*** Opening of RECORDS FOR THE TASK ***

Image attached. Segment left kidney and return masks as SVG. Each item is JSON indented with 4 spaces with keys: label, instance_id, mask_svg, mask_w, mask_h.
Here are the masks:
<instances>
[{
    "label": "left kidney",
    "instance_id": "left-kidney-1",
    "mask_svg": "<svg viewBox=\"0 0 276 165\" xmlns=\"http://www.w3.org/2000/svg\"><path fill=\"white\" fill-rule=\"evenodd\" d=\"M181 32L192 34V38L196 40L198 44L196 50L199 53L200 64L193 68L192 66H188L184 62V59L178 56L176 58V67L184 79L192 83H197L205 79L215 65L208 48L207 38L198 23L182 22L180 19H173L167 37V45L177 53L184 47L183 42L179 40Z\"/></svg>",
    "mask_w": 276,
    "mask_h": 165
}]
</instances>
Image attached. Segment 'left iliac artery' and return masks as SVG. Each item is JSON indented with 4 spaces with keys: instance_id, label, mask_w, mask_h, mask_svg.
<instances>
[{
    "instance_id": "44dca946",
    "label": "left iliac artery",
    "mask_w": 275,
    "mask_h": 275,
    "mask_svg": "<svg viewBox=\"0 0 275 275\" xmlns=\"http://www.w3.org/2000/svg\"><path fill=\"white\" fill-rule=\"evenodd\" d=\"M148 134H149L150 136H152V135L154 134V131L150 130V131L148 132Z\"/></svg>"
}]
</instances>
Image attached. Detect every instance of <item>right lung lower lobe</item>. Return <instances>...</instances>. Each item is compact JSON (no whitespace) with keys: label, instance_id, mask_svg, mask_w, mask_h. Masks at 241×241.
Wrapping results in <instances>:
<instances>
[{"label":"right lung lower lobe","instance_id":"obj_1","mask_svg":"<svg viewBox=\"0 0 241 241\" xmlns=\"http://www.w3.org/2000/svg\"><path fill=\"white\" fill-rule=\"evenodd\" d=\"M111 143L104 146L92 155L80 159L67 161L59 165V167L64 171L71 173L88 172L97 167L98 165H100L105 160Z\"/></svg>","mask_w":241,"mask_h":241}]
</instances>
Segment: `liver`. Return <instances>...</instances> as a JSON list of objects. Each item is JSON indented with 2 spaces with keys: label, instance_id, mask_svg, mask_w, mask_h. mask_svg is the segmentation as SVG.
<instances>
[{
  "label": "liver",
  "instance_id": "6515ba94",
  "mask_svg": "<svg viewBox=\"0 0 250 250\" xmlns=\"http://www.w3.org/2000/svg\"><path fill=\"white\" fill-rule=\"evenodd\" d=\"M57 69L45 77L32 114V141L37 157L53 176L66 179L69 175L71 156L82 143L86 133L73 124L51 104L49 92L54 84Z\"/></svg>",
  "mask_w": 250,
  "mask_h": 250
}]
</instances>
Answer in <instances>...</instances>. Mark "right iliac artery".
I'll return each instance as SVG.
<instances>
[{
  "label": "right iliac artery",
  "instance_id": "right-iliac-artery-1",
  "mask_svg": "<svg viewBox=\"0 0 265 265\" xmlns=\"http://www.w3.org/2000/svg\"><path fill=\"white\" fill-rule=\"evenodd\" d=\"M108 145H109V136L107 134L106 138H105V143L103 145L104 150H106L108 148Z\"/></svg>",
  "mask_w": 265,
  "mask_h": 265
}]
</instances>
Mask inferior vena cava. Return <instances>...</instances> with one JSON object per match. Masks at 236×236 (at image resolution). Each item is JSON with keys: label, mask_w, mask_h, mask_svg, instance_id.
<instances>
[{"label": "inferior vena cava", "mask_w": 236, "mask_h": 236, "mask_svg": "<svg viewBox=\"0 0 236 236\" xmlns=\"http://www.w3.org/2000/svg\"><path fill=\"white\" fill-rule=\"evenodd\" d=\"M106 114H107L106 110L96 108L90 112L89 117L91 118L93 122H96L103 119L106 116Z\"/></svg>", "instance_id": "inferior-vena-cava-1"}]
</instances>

*** Close of RECORDS FOR THE TASK ***

Repeat exactly the lines from the one containing "Mask inferior vena" to the end of the records.

Mask inferior vena cava. Return <instances>...</instances> with one JSON object per match. Masks at 236×236 (at image resolution). Each item is JSON with keys: label, mask_w, mask_h, mask_svg, instance_id.
<instances>
[{"label": "inferior vena cava", "mask_w": 236, "mask_h": 236, "mask_svg": "<svg viewBox=\"0 0 236 236\" xmlns=\"http://www.w3.org/2000/svg\"><path fill=\"white\" fill-rule=\"evenodd\" d=\"M106 114H107L106 110L96 108L90 112L89 117L91 118L93 122H96L103 119L106 116Z\"/></svg>", "instance_id": "inferior-vena-cava-1"}]
</instances>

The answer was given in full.